The challenges could be particularly daunting for nurses in rural school districts. Many of them work in more than one building, and some ride a circuit of several towns. Urban districts’ nurses have backup in case they become overwhelmed or ill. Many rural school nurses lack that support.
Heather Sloma-Weber is the only full-time school nurse in eastern Iowa’s Tipton school district. She monitors the health of about 700 elementary and middle-school students. A part-time nurse covers the high school.
Sloma-Weber said she enjoys the autonomy of her job, which she likens to being on an island as the district’s leading medical expert. “Now everyone’s on my island,” she said with a laugh, describing the intense focus on health issues this year.
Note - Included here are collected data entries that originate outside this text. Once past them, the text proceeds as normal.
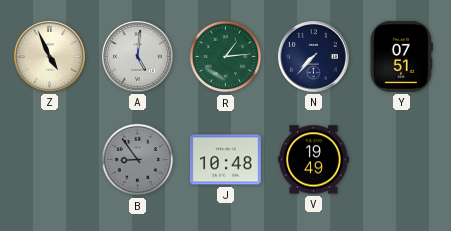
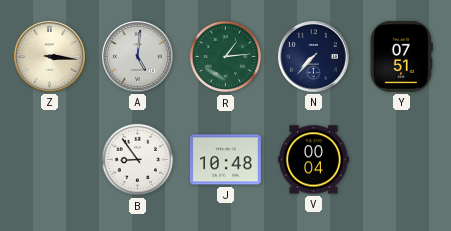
Z: 4:56 -> 3:16
B dial: grey -> white
V: 19:49 -> 00:04
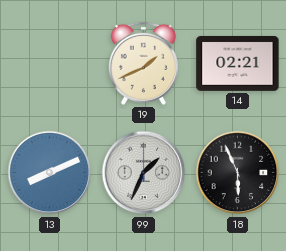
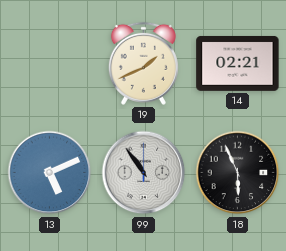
13: 8:11 -> 5:11
99: 1:34 -> 10:54
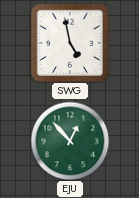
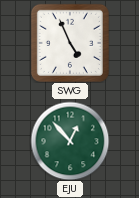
SWG: 4:58 -> 4:56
Sloma-Weber said she and many other school nurses wish the state was allowing more flexibility in deciding whether to pull back from in-person classes if COVID-19 breaks out in a community. She’s concerned about state benchmarks that districts will be required to hit before they can apply for waivers to in-person teaching requirements.
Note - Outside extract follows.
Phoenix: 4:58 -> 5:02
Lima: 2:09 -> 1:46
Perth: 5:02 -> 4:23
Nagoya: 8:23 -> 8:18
One of the criteria for such a waiver is that at least 10% of students must be absent from school. “This is going to be my ninth school year, and I’ve never had that many kids gone,” even during a bad flu season, Sloma-Weber said.
The other main benchmark before a district can apply for a waiver to reduce in-person classes is that at least 15% of people being tested for the coronavirus in a county come up positive over 14 days.
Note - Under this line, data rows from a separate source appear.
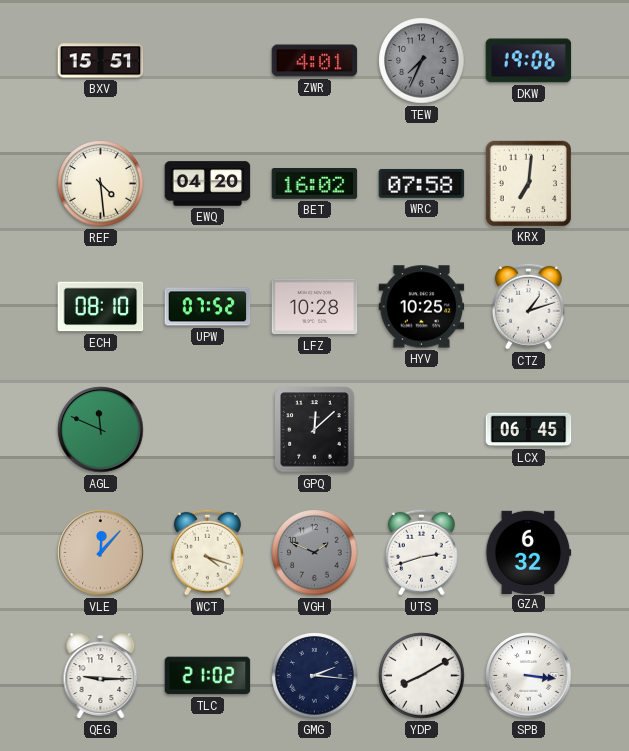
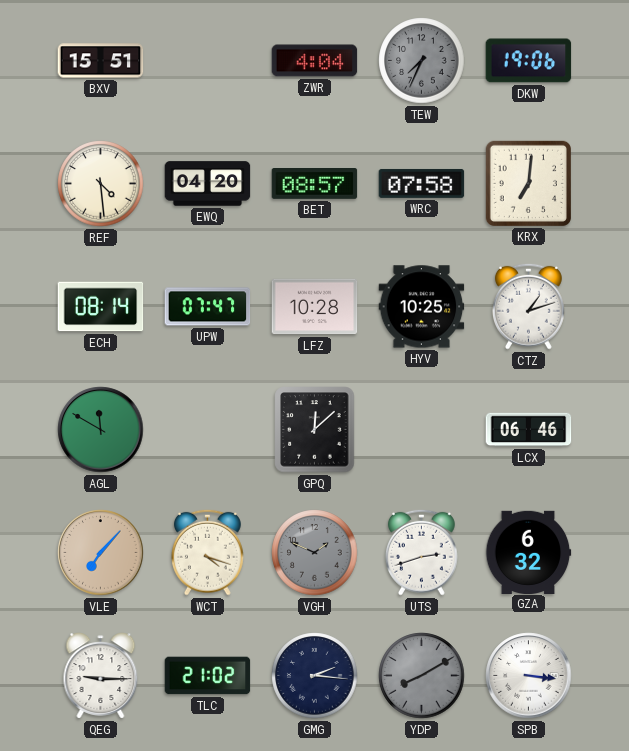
ZWR: 4:01 -> 4:04
BET: 16:02 -> 08:57
ECH: 08:10 -> 08:14
UPW: 07:52 -> 07:47
AGL: 11:49 -> 11:50
LCX: 06:45 -> 06:46
VLE: 12:07 -> 7:07
YDP dial: white -> grey
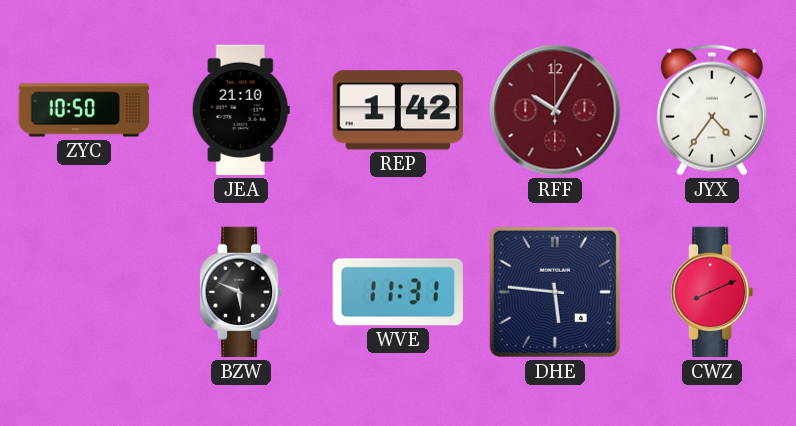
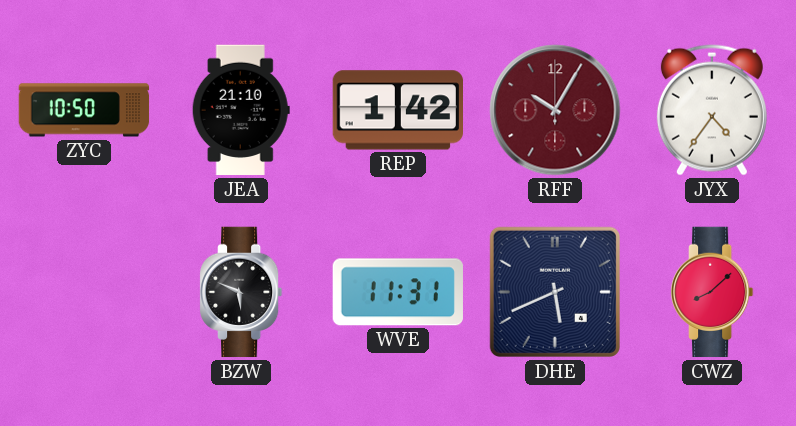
DHE: 5:46 -> 5:41
CWZ: 8:11 -> 8:08
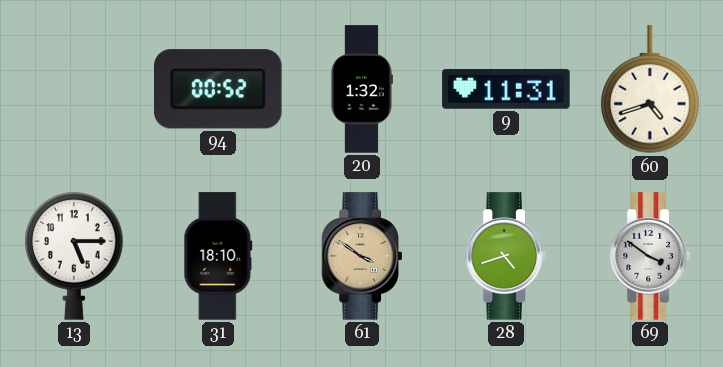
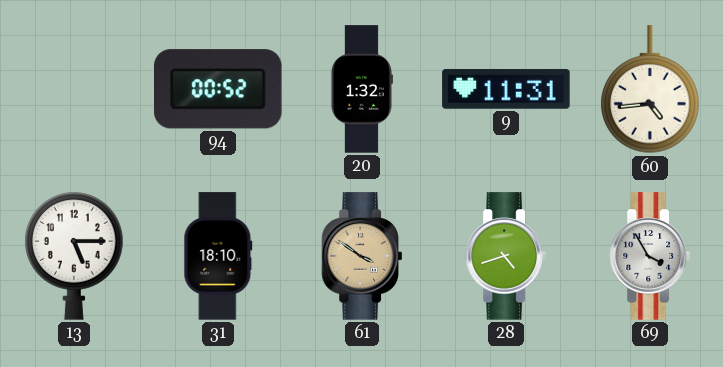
60: 4:42 -> 4:44
69: 3:51 -> 3:55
“That would be pretty ugly. I hope we don’t get to that point,” Sloma-Weber said. As of Friday, Cedar County, which includes Tipton, had a positivity rate of 6%.
Sloma-Weber said she appreciates the support of colleagues who have been participating in weekly, Sunday evening video chats organized by the Iowa School Nurse Organization. Dozens of members have been tuning in and sharing tips.
Guthrie, executive director of the professional group, said many school nurses weren’t being paid during the summer, but they devoted countless hours to planning how to prevent outbreaks.
She said some rural members of her group serve three or four schools in different towns. “A lot of people have an assumption that there’s a nurse in every building every day, all day. There really isn’t,” she said.
Guthrie, a former school nurse who now directs graduate nursing programs at Mount Mercy University in Cedar Rapids, wishes schools had their own coronavirus testing equipment. If they did, nurses could quickly determine if a child or staffer was infected with the virus. But such equipment is not likely to be available any time soon, she said.
Like teachers and other staffers, school nurses face the risk of becoming infected at work. But Melissa Walker, a nurse practitioner who coordinates school-nurse programs for the Iowa Department of Education, said she hasn’t heard of a wave of Iowa school nurses resigning or retiring because of the risk.
Walker said some school districts have hired additional nurses or health associates to help respond to the pandemic. Iowa school districts employed the equivalent of 645 full-time nurses last school year, the education department reports. Walker said some districts also contract out with local clinics or hospitals to provide nursing services to students.
Face masks will be one of the main ways of limiting the spread of the virus in schools this fall. Some districts will just encourage their use. Others, including Tipton and Des Moines, will require them for almost everyone.
Nurses said they don’t expect major problems in persuading students to comply.
Cable, the Des Moines high school nurse, said it will be important for adults to set an example, by wearing masks properly all the time.
“We all have a responsibility to keep each other safe,” she said.
Sloma-Weber noted that everyone is under stress, but she’s optimistic parents and school staff will show each other grace and patience as they work their way through difficult times, including the mask issue.
“We all want the same thing,” she said. “We all love these kids and we all want the best for them.”